The 2014–15 Håndboldligaen (known as the Boxer Herreligaen for sponsorship reasons) was the 79th season of the Håndboldligaen, Denmark's premier Handball league.

KIF Kolding København won the championship, when they beat Skjern Håndbold in the final. Odder Håndbold was relegated, as they finished last in the regular season. Lemvig-Thyborøn Håndbold was also relegated, as they finished 12th in the regular season, and afterwards lost the promotion/relegation play-off to Skive fH.

== Team information ==

The following 14 clubs compete in the Håndboldligaen during the 2014–15 season:

| Team | Location | Arena | Capacity |
|---|---|---|---|
| AaB Håndbold | Aalborg | Gigantium | 4,500 |
| Aarhus Håndbold | Aarhus | NRGi Arena | 4,700 |
| Bjerringbro-Silkeborg | Bjerringbro | Silkeborg-Hallerne | 3,900 |
| GOG | Gudme | Gudme-Hallerne | 2,645 |
| HC Midtjylland | Herning | Sportscenter Herning | 1,600 |
| KIF Kolding Copenhagen | Kolding | Tre-For Arena Brøndby Hall | 2,650 4,500 |
| Lemvig-Thyborøn | Lemvig | Vestjysk BANK Arena | 1,400 |
| Mors-Thy | Nykøbing Mors | Jyske Bank Mors Arena | 1,500 |
| Odder | Odder | Spektrum Odder | 700 |
| Ribe-Esbjerg | Ribe | Ribe Fritidscenter | 2,200 |
| Skanderborg | Skanderborg | Morten Børup Hallen | 550 |
| Skjern | Skjern | Skjern Bank Arena | 2,400 |
| SønderjyskE | Sønderborg | Broager Sparekasse Skansen | 2,200 |
| Tvis Holstebro | Holstebro | Idrætscenter Vest | 3,250 |

===Personnel and kits===
Following is the list of clubs competing in 2014–15 Håndboldligaen, with their manager, captain, kit manufacturer and shirt sponsor.
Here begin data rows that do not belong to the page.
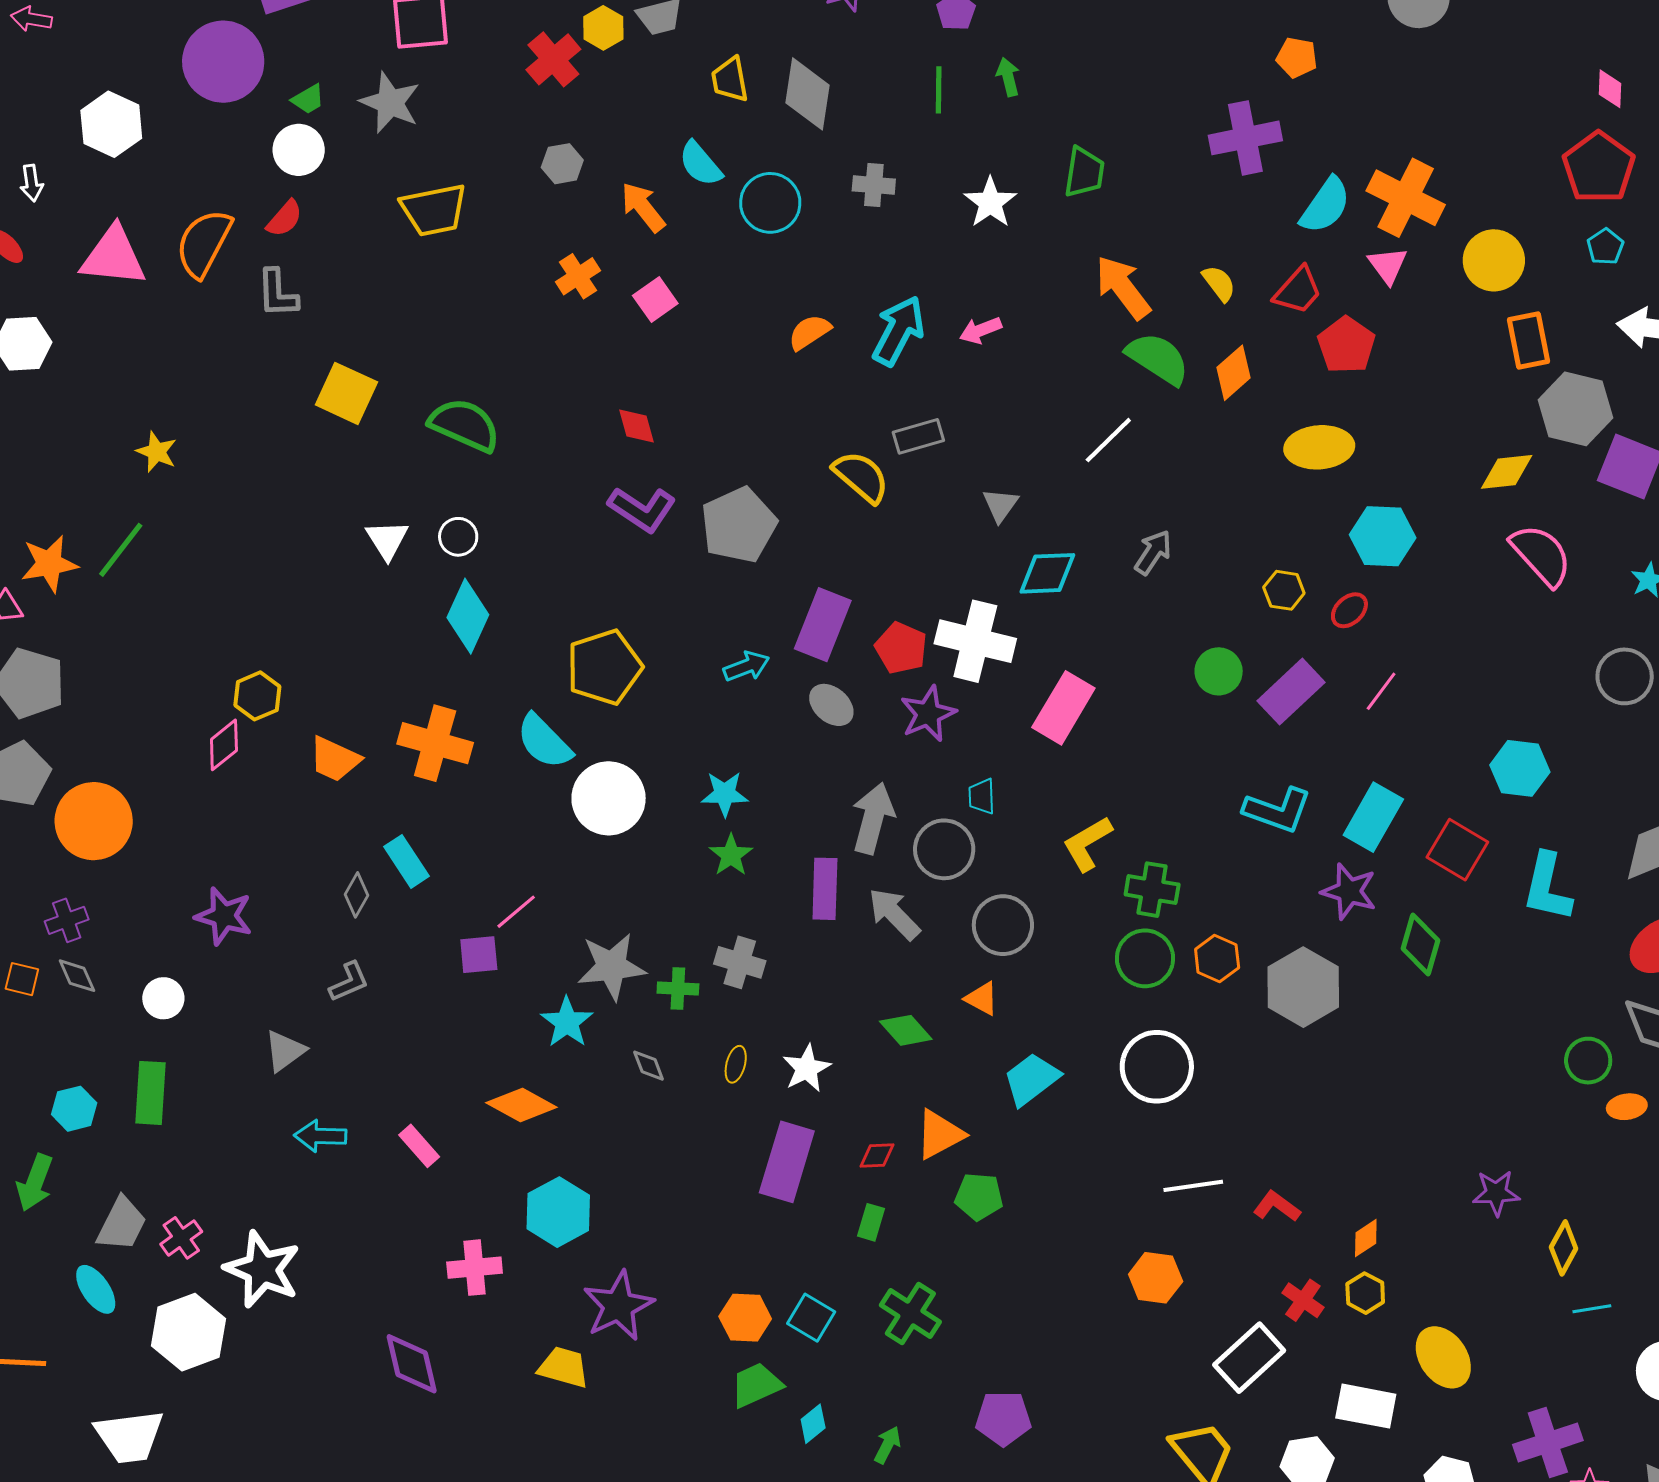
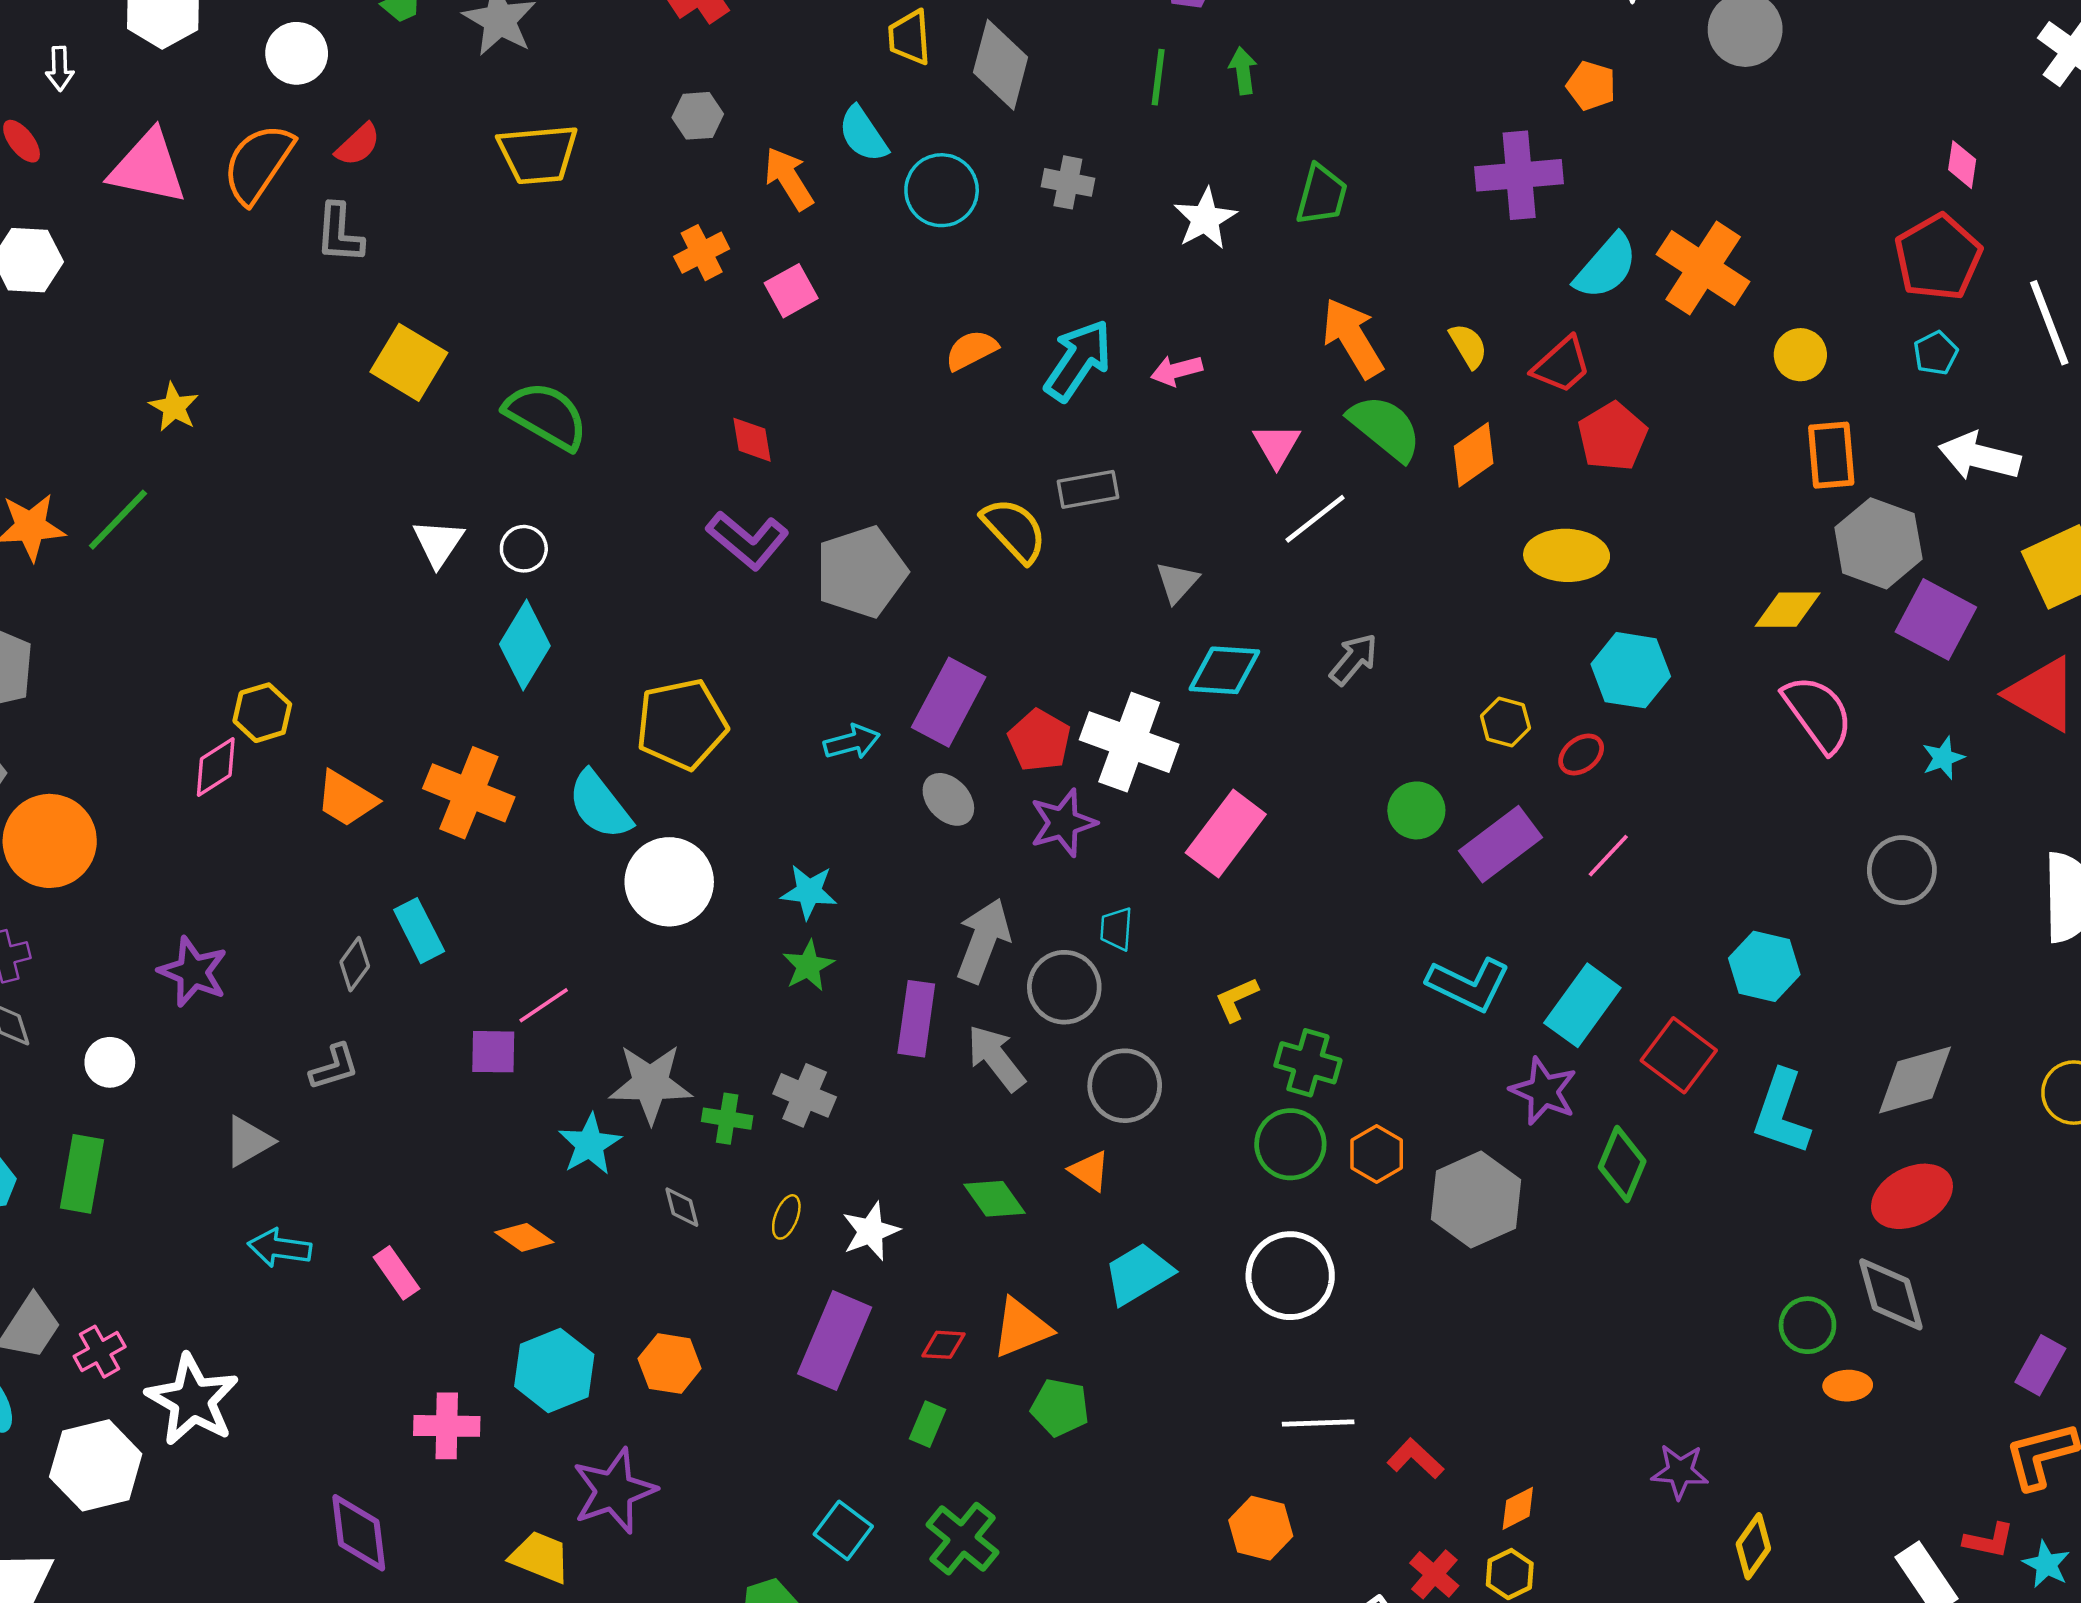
white circle: (299, 150) -> (297, 53), moved
yellow circle: (1494, 260) -> (1800, 355), size x0.7
pink triangle: (1388, 265) -> (1277, 445), moved
yellow L-shape: (1087, 844) -> (1237, 999), size x0.7
orange diamond: (521, 1105) -> (524, 1237), size x0.7
orange hexagon: (745, 1318) -> (670, 1364), moved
| Team | President | Head coach | Kit manufacturer | Shirt sponsor |
|---|---|---|---|---|
| AaB Håndbold | Jan Larsen | DEN Jesper Jensen | hummel | Jutlander Bank |
| Aarhus Håndbold | Henrik Lundorff | DEN Erik Veje Rasmussen | hummel | Sparkassen Kronjylland, Jytas |
| Bjerringbro-Silkeborg | Frank Lajer | DEN Peter Bredsdorff-Larsen | adidas | Jyske Bank, Grundfos |
| GOG | Kasper Jørgensen | GRL Jakob Larsen | hummel | Daloon, Fyske Bank |
| HC Midtjylland | Allan Witt | FIN Patrick Westerholm | hummel | eptools, KP Industri |
| KIF Kolding Copenhagen | Jens Boesen | ISL Aron Kristjánsson | Kempa | TREFOR |
| Lemvig-Thyborøn | Troels Banggaard | DEN Arne Damgaard | hummel | Vestjysk Bank |
| Mors-Thy | Johannes Søndergaard | DEN Jan Paulsen | hummel | Jyske Bank |
| Odder | Henrik Bentsen | DEN Morten Secher | hummel | Kvickly |
| Ribe-Esbjerg | Rikke Tangaa | DEN Sune Agerschou | hummel | fros |
| Skanderborg | Jens Christensen | DEN Nicolej Krickau | Puma | AVR, Skanderborg kommune |
| Skjern | Henning Kjærgaard | DEN Ole Nørgaard | Puma | Skjern Bank |
| SønderjyskE | Klaus B. Rasmussen | DEN Morten Henriksen | Diadora | SeaDane Travel |
| Tvis Holstebro | Jacob Ørngreen Jørgensen | DEN Klavs Bruun Jørgensen | hummel | Vestjysk Bank |

== Regular season ==

===Standings===

|  | Team | Pld | W | D | L | GF | GA | Diff | Pts |
|---|---|---|---|---|---|---|---|---|---|
| 1 | KIF Kolding Copenhagen | 26 | 22 | 1 | 3 | 741 | 613 | +128 | 45 |
| 2 | Aalborg Håndbold | 26 | 17 | 4 | 5 | 657 | 602 | +55 | 38 |
| 3 | Bjerringbro-Silkeborg | 26 | 17 | 1 | 8 | 674 | 634 | +40 | 35 |
| 4 | Team Tvis Holstebro | 26 | 16 | 2 | 8 | 743 | 668 | +75 | 34 |
| 5 | Skjern Håndbold | 26 | 14 | 4 | 8 | 747 | 691 | +56 | 32 |
| 6 | HC Midtjylland | 26 | 11 | 6 | 9 | 670 | 661 | +9 | 28 |
| 7 | GOG Håndbold | 26 | 11 | 5 | 10 | 706 | 672 | +34 | 27 |
| 8 | Aarhus Håndbold | 26 | 12 | 3 | 11 | 691 | 690 | +1 | 27 |
| 9 | Ribe-Esbjerg HH | 26 | 11 | 3 | 12 | 630 | 626 | +4 | 25 |
| 10 | Mors-Thy Håndbold | 26 | 12 | 0 | 14 | 631 | 638 | -7 | 24 |
| 11 | SønderjyskE Herrer | 26 | 11 | 2 | 13 | 664 | 696 | −32 | 24 |
| 12 | Lemvig-Thyborøn | 26 | 5 | 1 | 20 | 665 | 776 | −111 | 11 |
| 13 | Skanderborg Håndbold | 26 | 5 | 0 | 21 | 647 | 733 | −86 | 10 |
| 14 | Odder Håndbold | 26 | 1 | 2 | 23 | 635 | 801 | −166 | 4 |

|  | Championship Round |
|  | Relegation Round |
|  | Relegation |

Pld - Played; W - Won; L - Lost; GF - Goals for; GA - Goals against; Diff - Difference; Pts - Points.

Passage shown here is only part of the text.